— WORK TASK —
From the data that follows, copy every line with the string "Remote".

— MATERIAL TO PROCESS —
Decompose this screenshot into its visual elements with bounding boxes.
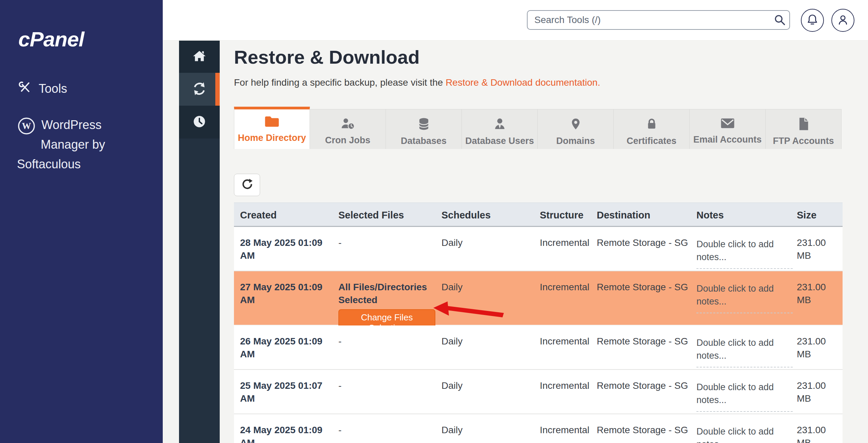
cell-structure: Incremental bbox=[540, 379, 596, 392]
cell-destination: Remote Storage - SG bbox=[597, 281, 694, 294]
database-icon bbox=[417, 117, 431, 132]
table-row[interactable]: 28 May 2025 01:09 AM-DailyIncrementalRem… bbox=[234, 227, 843, 271]
lock-icon bbox=[645, 117, 658, 132]
refresh-icon bbox=[241, 178, 254, 192]
column-header: Destination bbox=[597, 210, 650, 221]
svg-text:W: W bbox=[22, 121, 31, 131]
cell-created: 28 May 2025 01:09 AM bbox=[240, 236, 333, 262]
table-row[interactable]: 25 May 2025 01:07 AM-DailyIncrementalRem… bbox=[234, 370, 843, 414]
table-row[interactable]: 24 May 2025 01:09 AM-DailyIncrementalRem… bbox=[234, 414, 843, 443]
cell-schedules: Daily bbox=[441, 335, 509, 348]
tab-databases[interactable]: Databases bbox=[386, 109, 462, 149]
wordpress-icon: W bbox=[18, 117, 35, 136]
sidebar-item-label: Softaculous bbox=[17, 157, 81, 171]
cell-structure: Incremental bbox=[540, 335, 596, 348]
cell-notes: Double click to add notes... bbox=[696, 336, 793, 367]
table-body: 28 May 2025 01:09 AM-DailyIncrementalRem… bbox=[234, 227, 843, 443]
cell-size: 231.00 MB bbox=[797, 379, 841, 405]
rail-home-button[interactable] bbox=[179, 41, 220, 73]
rail-backup-restore-button[interactable] bbox=[179, 73, 220, 106]
search-input[interactable] bbox=[527, 10, 790, 30]
tab-domains[interactable]: Domains bbox=[538, 109, 614, 149]
column-header: Size bbox=[797, 210, 816, 221]
cell-selected-files: - bbox=[338, 379, 435, 392]
tab-certificates[interactable]: Certificates bbox=[614, 109, 690, 149]
clock-icon bbox=[193, 115, 206, 130]
help-text: For help finding a specific backup, plea… bbox=[234, 77, 600, 88]
cell-selected-files: - bbox=[338, 236, 435, 249]
user-account-button[interactable] bbox=[831, 9, 854, 32]
cell-notes: Double click to add notes... bbox=[696, 425, 793, 443]
cell-schedules: Daily bbox=[441, 236, 509, 249]
tools-icon bbox=[18, 81, 31, 97]
cell-created: 27 May 2025 01:09 AM bbox=[240, 281, 333, 307]
backups-table: Created Selected Files Schedules Structu… bbox=[234, 203, 843, 443]
cell-structure: Incremental bbox=[540, 424, 596, 437]
column-header: Created bbox=[240, 210, 277, 221]
envelope-icon bbox=[720, 117, 735, 131]
cell-selected-files: - bbox=[338, 424, 435, 437]
sidebar-item-label: WordPress bbox=[41, 118, 101, 132]
tab-cron-jobs[interactable]: Cron Jobs bbox=[310, 109, 386, 149]
cell-destination: Remote Storage - SG bbox=[597, 424, 694, 437]
sidebar: cPanel Tools W WordPress Manager by Soft… bbox=[0, 0, 163, 443]
cell-notes: Double click to add notes... bbox=[696, 381, 793, 412]
user-icon bbox=[837, 14, 849, 27]
home-icon bbox=[192, 49, 206, 65]
notes-editor[interactable]: Double click to add notes... bbox=[696, 282, 793, 313]
top-header bbox=[163, 0, 868, 41]
table-header: Created Selected Files Schedules Structu… bbox=[234, 203, 843, 227]
cron-jobs-icon bbox=[340, 117, 355, 132]
rail-history-button[interactable] bbox=[179, 106, 220, 139]
cpanel-logo[interactable]: cPanel bbox=[18, 27, 84, 51]
main-content: Restore & Download For help finding a sp… bbox=[220, 41, 868, 443]
sidebar-item-label: Tools bbox=[39, 82, 67, 96]
cell-size: 231.00 MB bbox=[797, 335, 841, 361]
notes-editor[interactable]: Double click to add notes... bbox=[696, 238, 793, 269]
cell-schedules: Daily bbox=[441, 379, 509, 392]
cell-structure: Incremental bbox=[540, 281, 596, 294]
cell-size: 231.00 MB bbox=[797, 424, 841, 443]
cell-size: 231.00 MB bbox=[797, 281, 841, 307]
documentation-link[interactable]: Restore & Download documentation. bbox=[446, 77, 600, 88]
cell-created: 24 May 2025 01:09 AM bbox=[240, 424, 333, 443]
page-title: Restore & Download bbox=[234, 46, 420, 68]
search-icon[interactable] bbox=[774, 14, 786, 27]
backup-type-tabs: Home Directory Cron Jobs bbox=[234, 107, 842, 149]
cell-schedules: Daily bbox=[441, 281, 509, 294]
tab-database-users[interactable]: Database Users bbox=[462, 109, 538, 149]
cell-structure: Incremental bbox=[540, 236, 596, 249]
tab-home-directory[interactable]: Home Directory bbox=[234, 107, 310, 149]
folder-icon bbox=[264, 115, 280, 129]
file-icon bbox=[798, 117, 809, 132]
refresh-table-button[interactable] bbox=[234, 174, 260, 196]
cell-notes: Double click to add notes... bbox=[696, 282, 793, 313]
bell-icon bbox=[806, 14, 818, 27]
search-tools bbox=[527, 10, 790, 30]
table-row[interactable]: 27 May 2025 01:09 AMAll Files/Directorie… bbox=[234, 271, 843, 325]
cell-destination: Remote Storage - SG bbox=[597, 335, 694, 348]
tab-email-accounts[interactable]: Email Accounts bbox=[690, 109, 766, 149]
tab-ftp-accounts[interactable]: FTP Accounts bbox=[766, 109, 842, 149]
table-row[interactable]: 26 May 2025 01:09 AM-DailyIncrementalRem… bbox=[234, 325, 843, 370]
notifications-button[interactable] bbox=[801, 9, 824, 32]
notes-editor[interactable]: Double click to add notes... bbox=[696, 381, 793, 412]
sidebar-item-tools[interactable]: Tools bbox=[18, 81, 67, 97]
database-user-icon bbox=[493, 117, 507, 132]
cell-schedules: Daily bbox=[441, 424, 509, 437]
notes-editor[interactable]: Double click to add notes... bbox=[696, 336, 793, 367]
cell-destination: Remote Storage - SG bbox=[597, 379, 694, 392]
icon-rail bbox=[179, 41, 220, 443]
sidebar-item-label: Manager by bbox=[41, 138, 105, 152]
column-header: Notes bbox=[696, 210, 724, 221]
column-header: Schedules bbox=[441, 210, 491, 221]
cell-created: 25 May 2025 01:07 AM bbox=[240, 379, 333, 405]
notes-editor[interactable]: Double click to add notes... bbox=[696, 425, 793, 443]
map-pin-icon bbox=[569, 117, 582, 132]
column-header: Structure bbox=[540, 210, 584, 221]
cell-notes: Double click to add notes... bbox=[696, 238, 793, 269]
sync-icon bbox=[192, 81, 207, 98]
cell-destination: Remote Storage - SG bbox=[597, 236, 694, 249]
cell-size: 231.00 MB bbox=[797, 236, 841, 262]
cell-created: 26 May 2025 01:09 AM bbox=[240, 335, 333, 361]
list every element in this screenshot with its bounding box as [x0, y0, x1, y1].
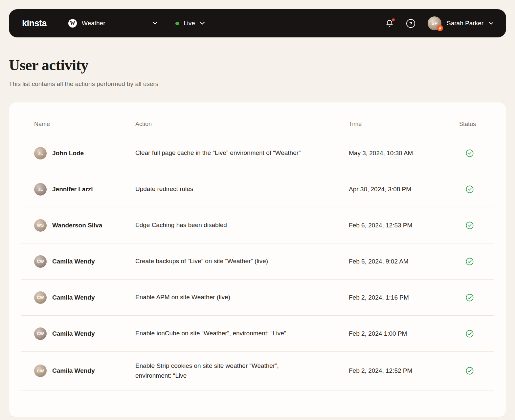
activity-table-body: JL John Lode Clear full page cache in th… [21, 135, 494, 390]
user-name: Camila Wendy [52, 367, 95, 374]
action-cell: Create backups of “Live” on site “Weathe… [135, 256, 349, 266]
user-name: Sarah Parker [447, 20, 483, 27]
status-cell [459, 293, 489, 302]
success-check-icon [465, 366, 474, 375]
help-button[interactable]: ? [406, 19, 415, 28]
chevron-down-icon [489, 22, 494, 25]
top-navbar: kinsta W Weather Live ? SP [9, 9, 506, 37]
live-status-dot [175, 22, 179, 25]
avatar: SP [428, 16, 441, 30]
user-name: Camila Wendy [52, 294, 95, 301]
user-cell: CW Camila Wendy [34, 255, 135, 268]
site-selector-label: Weather [82, 20, 105, 27]
column-header-time: Time [349, 121, 459, 128]
wordpress-icon: W [68, 19, 77, 28]
action-cell: Edge Caching has been disabled [135, 220, 349, 230]
user-menu[interactable]: SP Sarah Parker [428, 16, 494, 30]
user-name: Camila Wendy [52, 258, 95, 265]
column-header-action: Action [135, 121, 349, 128]
time-cell: Feb 2, 2024, 12:52 PM [349, 367, 459, 374]
status-cell [459, 329, 489, 338]
page-title: User activity [9, 56, 506, 74]
navbar-right-cluster: ? SP Sarah Parker [385, 16, 494, 30]
user-activity-card: Name Action Time Status JL John Lode Cle… [9, 102, 506, 417]
environment-label: Live [184, 20, 195, 27]
avatar: CW [34, 327, 47, 340]
user-name: Jennifer Larzi [52, 186, 93, 193]
unread-notification-dot [392, 18, 395, 21]
kinsta-logo[interactable]: kinsta [22, 18, 47, 29]
time-cell: Feb 2, 2024 1:00 PM [349, 330, 459, 337]
column-header-name: Name [34, 121, 135, 128]
avatar: JL [34, 183, 47, 196]
time-cell: Apr 30, 2024, 3:08 PM [349, 186, 459, 193]
action-cell: Clear full page cache in the “Live” envi… [135, 148, 349, 158]
avatar: CW [34, 255, 47, 268]
action-cell: Enable Strip cookies on site site weathe… [135, 361, 349, 381]
user-name: John Lode [52, 150, 84, 157]
site-selector-dropdown[interactable]: W Weather [68, 19, 158, 28]
success-check-icon [465, 329, 474, 338]
activity-table-header: Name Action Time Status [21, 102, 494, 135]
success-check-icon [465, 293, 474, 302]
user-cell: JL Jennifer Larzi [34, 183, 135, 196]
time-cell: Feb 2, 2024, 1:16 PM [349, 294, 459, 301]
success-check-icon [465, 185, 474, 194]
activity-table: Name Action Time Status JL John Lode Cle… [21, 102, 494, 390]
status-cell [459, 366, 489, 375]
table-row: CW Camila Wendy Enable APM on site Weath… [21, 280, 494, 316]
table-row: WS Wanderson Silva Edge Caching has been… [21, 207, 494, 243]
avatar: WS [34, 219, 47, 232]
column-header-status: Status [459, 121, 489, 128]
status-cell [459, 257, 489, 266]
avatar: CW [34, 291, 47, 304]
success-check-icon [465, 257, 474, 266]
success-check-icon [465, 221, 474, 230]
user-cell: CW Camila Wendy [34, 291, 135, 304]
lightning-badge-icon [437, 25, 443, 31]
page-subtitle: This list contains all the actions perfo… [9, 80, 506, 88]
user-name: Wanderson Silva [52, 222, 102, 229]
time-cell: Feb 5, 2024, 9:02 AM [349, 258, 459, 265]
action-cell: Enable ionCube on site “Weather”, enviro… [135, 328, 349, 338]
notifications-button[interactable] [385, 19, 394, 28]
user-cell: CW Camila Wendy [34, 365, 135, 377]
action-cell: Enable APM on site Weather (live) [135, 292, 349, 302]
user-cell: JL John Lode [34, 147, 135, 159]
table-row: CW Camila Wendy Enable Strip cookies on … [21, 352, 494, 390]
environment-selector-dropdown[interactable]: Live [175, 20, 205, 27]
status-cell [459, 185, 489, 194]
table-row: CW Camila Wendy Enable ionCube on site “… [21, 316, 494, 352]
main-content: User activity This list contains all the… [0, 56, 515, 417]
table-row: JL John Lode Clear full page cache in th… [21, 135, 494, 171]
chevron-down-icon [200, 22, 205, 25]
time-cell: May 3, 2024, 10:30 AM [349, 150, 459, 157]
user-cell: CW Camila Wendy [34, 327, 135, 340]
chevron-down-icon [152, 22, 158, 25]
user-name: Camila Wendy [52, 330, 95, 337]
user-cell: WS Wanderson Silva [34, 219, 135, 232]
success-check-icon [465, 149, 474, 158]
action-cell: Update redirect rules [135, 184, 349, 194]
status-cell [459, 221, 489, 230]
avatar: JL [34, 147, 47, 159]
table-row: CW Camila Wendy Create backups of “Live”… [21, 243, 494, 280]
avatar: CW [34, 365, 47, 377]
status-cell [459, 149, 489, 158]
table-row: JL Jennifer Larzi Update redirect rules … [21, 171, 494, 207]
time-cell: Feb 6, 2024, 12:53 PM [349, 222, 459, 229]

— EXERCISE ANSWER —
cell-destination: Remote Storage - SG bbox=[597, 281, 694, 294]
cell-destination: Remote Storage - SG bbox=[597, 424, 694, 437]
cell-destination: Remote Storage - SG bbox=[597, 335, 694, 348]
cell-destination: Remote Storage - SG bbox=[597, 379, 694, 392]
cell-destination: Remote Storage - SG bbox=[597, 236, 694, 249]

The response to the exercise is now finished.